### What you are asked to do
Where the data below has the string "Jumpsuit", return the whole line.

_ _ _ _

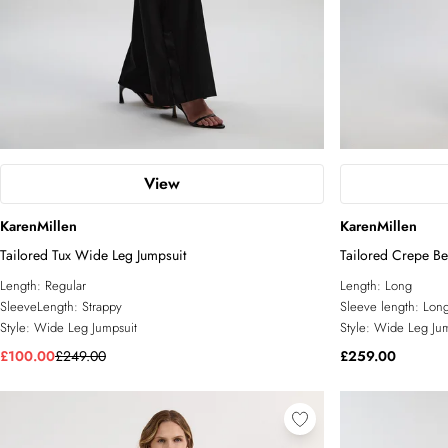
View
KarenMillen
KarenMillen
Tailored Tux Wide Leg Jumpsuit
Tailored Crepe Be
Length:
Regular
Length:
Long
SleeveLength:
Strappy
Sleeve length:
Long
Style:
Wide Leg Jumpsuit
Style:
Wide Leg Jum
£100.00
£249.00
£259.00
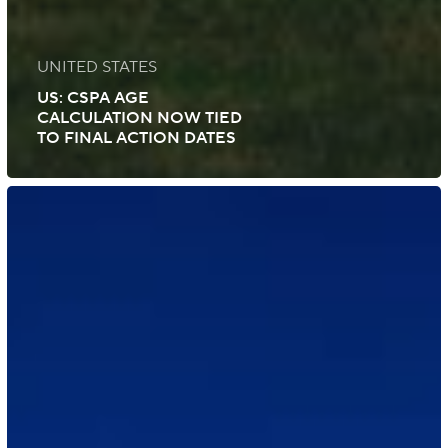
UNITED STATES
US: CSPA AGE
CALCULATION NOW TIED
TO FINAL ACTION DATES
US:
June
2025
Visa
Bulletin
Shows
Modest
EB-
2,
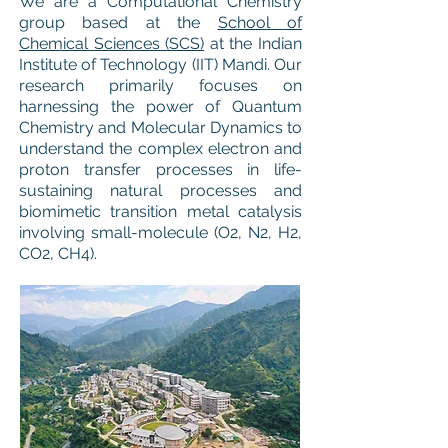
We are a Computational Chemistry
group based at the
School of
Chemical Sciences (SCS)
at the Indian
Institute of Technology (IIT) Mandi. Our
research primarily focuses on
harnessing the power of Quantum
Chemistry and Molecular Dynamics to
understand the complex electron and
proton transfer processes in life-
sustaining natural processes and
biomimetic transition metal catalysis
involving small-molecule (O2, N2, H2,
CO2, CH4).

_ _ _ _

### Response to this task
Tailored Tux Wide Leg Jumpsuit
Wide Leg Jumpsuit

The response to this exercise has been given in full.